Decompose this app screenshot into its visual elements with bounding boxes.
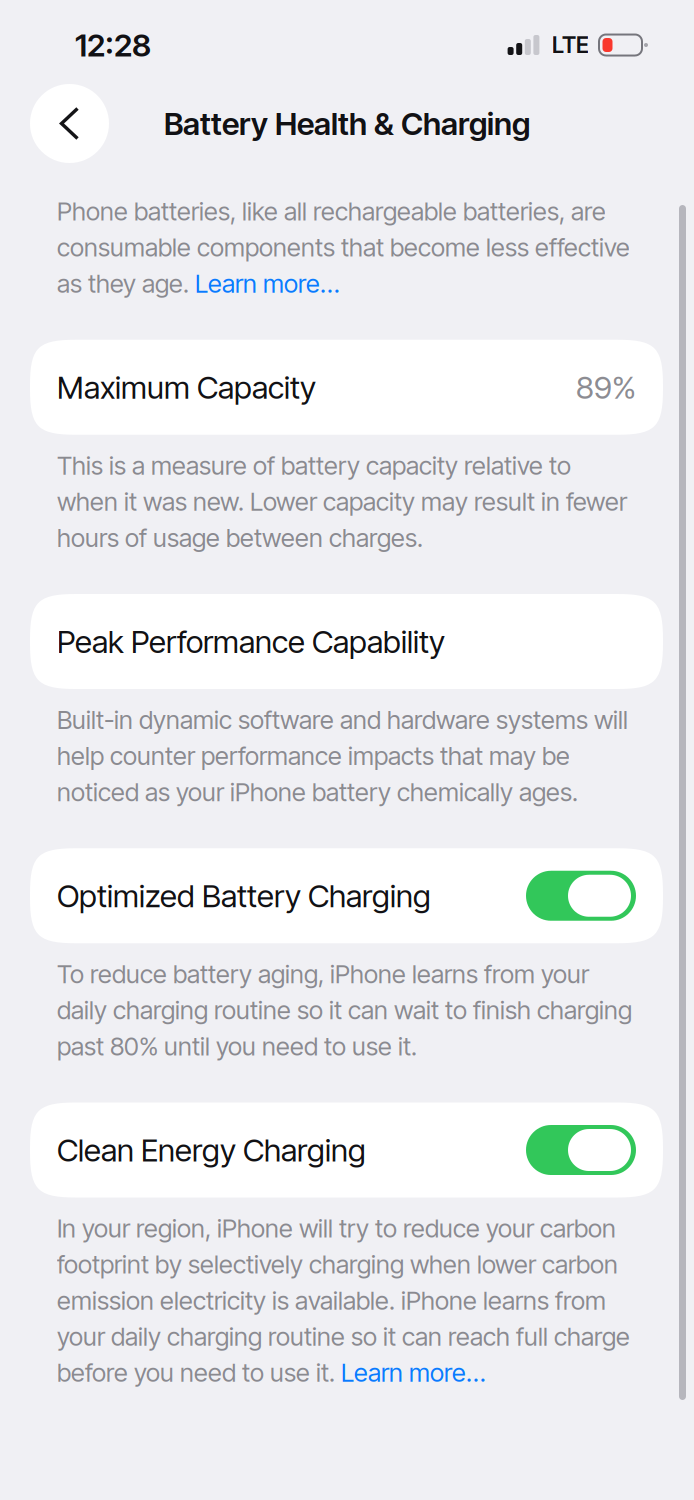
staticText: This is a measure of battery capacity re… xyxy=(57,450,627,553)
staticText: LTE xyxy=(552,31,589,59)
button[interactable]: Back xyxy=(30,84,109,163)
staticText: Battery Health & Charging xyxy=(164,104,530,142)
staticText: Phone batteries, like all rechargeable b… xyxy=(57,196,630,299)
button[interactable]: Peak Performance Capability xyxy=(30,594,663,689)
staticText: 89% xyxy=(576,368,636,406)
staticText: Peak Performance Capability xyxy=(57,623,445,660)
staticText: 12:28 xyxy=(75,26,151,64)
staticText: Maximum Capacity xyxy=(57,368,316,406)
staticText: In your region, iPhone will try to reduc… xyxy=(57,1213,630,1388)
button[interactable]: Optimized Battery Charging xyxy=(30,848,663,943)
button[interactable]: Maximum Capacity xyxy=(30,340,663,435)
staticText: Built-in dynamic software and hardware s… xyxy=(57,704,628,807)
staticText: Clean Energy Charging xyxy=(57,1131,366,1169)
button[interactable]: Clean Energy Charging xyxy=(30,1102,663,1198)
staticText: Optimized Battery Charging xyxy=(57,877,431,915)
staticText: To reduce battery aging, iPhone learns f… xyxy=(57,959,632,1062)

→ **Task instructions**
Tally the lines of the entries that carry the word "Charging" and say only that number.

→ **Solution to this problem**
5